Hong Kong's electoral committee has chosen Beijing-backed Carrie Lam as the city's next chief executive.
Lam won with 772 votes, the South China Morning Post reported citing an unofficial count. A total of 1,194 electors cast their votes on Sunday.
Hong Kong's small-circle electoral system has come under criticism as unrepresentative of its 7.3 million residents.
"They will see it as a resounding victory for Carrie Lam, who after all has been their preferred candidate in this election," he said.
"Many of Lam's opponents are saying that her victory is a Pyrrhic victory because the only mandate she has comes from the small amount of people who voted on this committee.
"What she doesn't have is the mandate of the electorate at large, because the Hong Kong people had absolutely no say in this election as Beijing said that Hong Kong can have their election only if they could vet approve the candidates."
|Carrie Lam, second left, smiles as officials counted votes during the election [Bobby Yip/Reuters]|
With her hardline and pro-Beijing stance, critics and opposition democrats say, her election risks sowing further social divisions in the former British colony that returned to China 20 years ago under a "one country, two systems" formula that guarantees it wide-ranging freedoms.
Anson Chan, former Hong Kong chief secretary, told Al Jazeera that Lam will enter office with a very low approval rating.

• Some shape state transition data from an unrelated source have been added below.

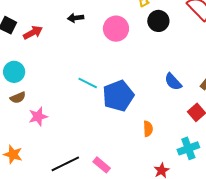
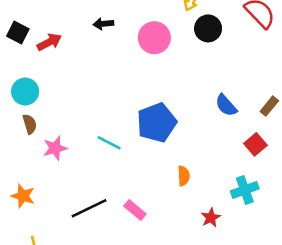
cyan line: (88, 83) -> (109, 143), moved
brown semicircle: (18, 98) -> (30, 124), turned -84
orange semicircle: (148, 129) -> (184, 176), moved

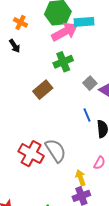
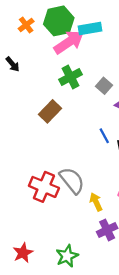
orange cross: (20, 22) -> (26, 25), moved, turned 32
gray square: (90, 83) -> (104, 86), moved
yellow arrow: (81, 178) -> (96, 202), moved

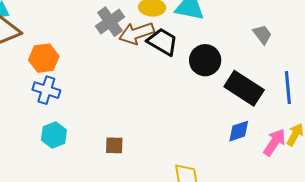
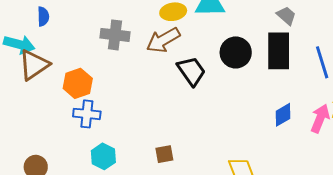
gray cross: (110, 22) -> (115, 35), moved, turned -36
black trapezoid: (162, 42) -> (191, 71), moved, turned 36
black rectangle: (244, 88) -> (279, 51), moved, turned 69

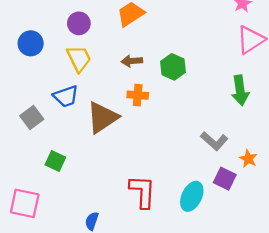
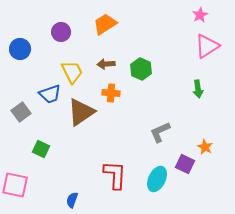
yellow trapezoid: (79, 59) -> (72, 72), moved
green arrow: (240, 90) -> (198, 89), size x0.7
gray L-shape: (214, 141) -> (160, 132), moved, turned 115

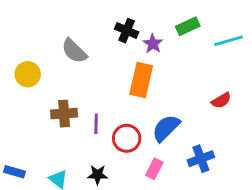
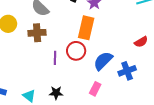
brown cross: (64, 114) -> (37, 33), moved
red circle: (127, 138) -> (76, 51), moved
blue cross: (201, 159) -> (127, 71), moved

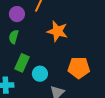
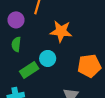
green rectangle: (22, 63) -> (29, 70), turned 42
cyan circle: (40, 74) -> (48, 58), moved

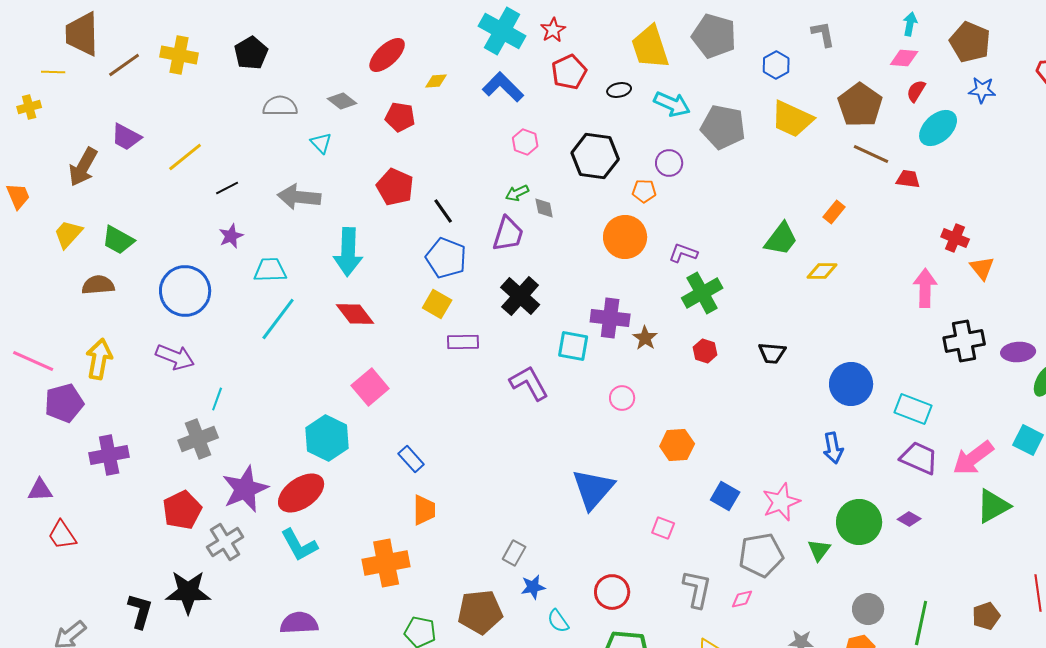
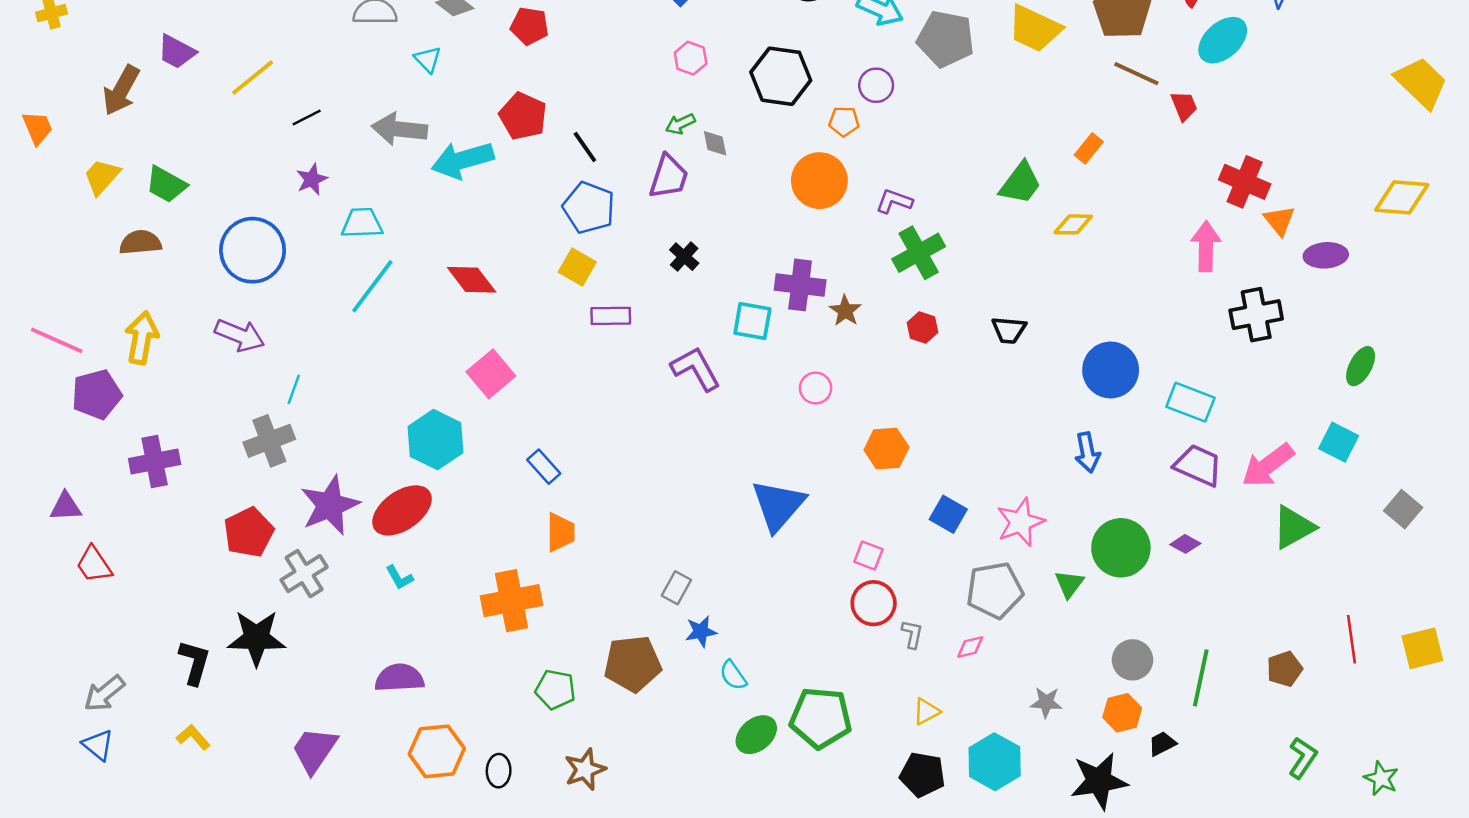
red trapezoid: (908, 179) -> (1184, 106), turned 60
red cross: (955, 238) -> (1245, 182), size x1.4
cyan arrow: (348, 252) -> (463, 160), moved, turned 72
black cross: (520, 296) -> (684, 257), size x0.6
purple ellipse: (1018, 352) -> (1326, 255), moved
cyan L-shape: (299, 545) -> (399, 577), size x0.6
gray L-shape: (697, 589) -> (912, 634), size x0.6
red circle: (612, 592) -> (874, 603), moved

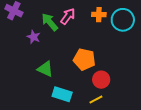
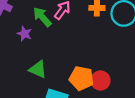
orange pentagon: (84, 59) -> (81, 78), moved

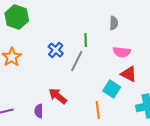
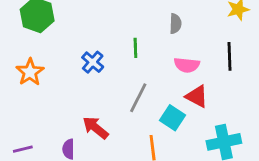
gray line: (77, 61) -> (138, 98), moved

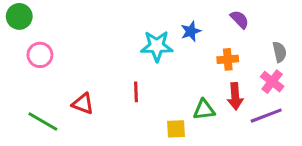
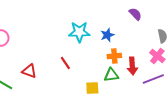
blue star: (191, 31) -> (107, 35), moved
orange cross: (228, 59) -> (114, 56), moved
red line: (136, 92) -> (65, 63), turned -32

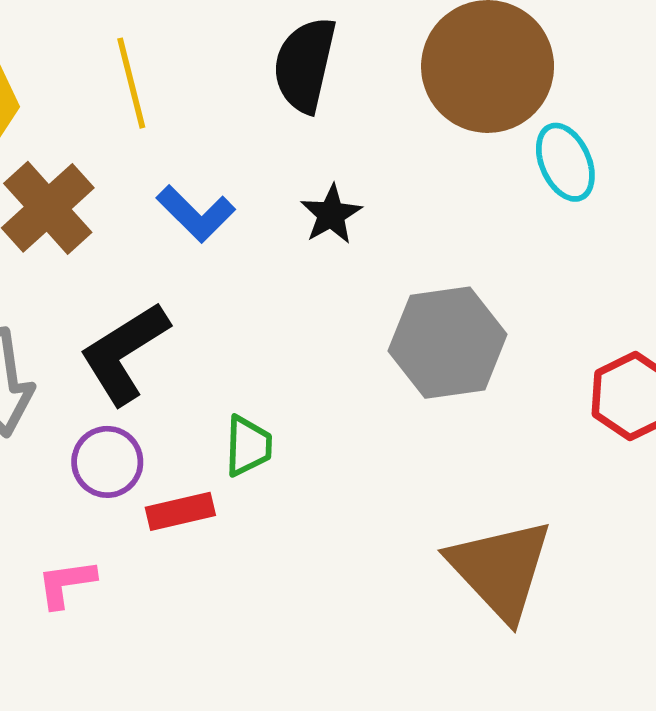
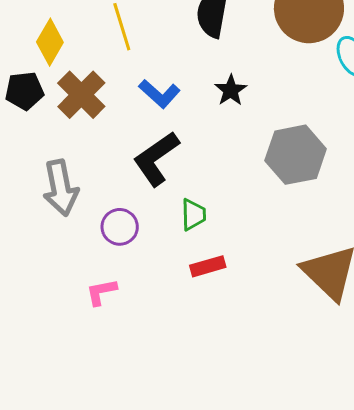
black L-shape: (124, 353) -> (156, 159), moved
red rectangle: (180, 511) -> (208, 266), moved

"She has to move very quickly to put together a capable and credible team," Chan said, adding: "She will have to somehow establish trust with the people of the country that she will govern."
Chan added that Beijing officials frightened voters by suggesting that they will get to know who voted for whom, despite the ballot being carried out in secret.
"This has been a blatantly unfair and dishonest election. The liaison office representing Beijing in Hong Kong has blatantly interfered in the election process," she said.
Lam, 59, dubbed "the fighter" by local media, was once the most popular official in the cabinet of staunchly pro-Beijing incumbent chief executive, Leung Chun-ying, who in 2012 won a similar election restricted to just 1,200 voters.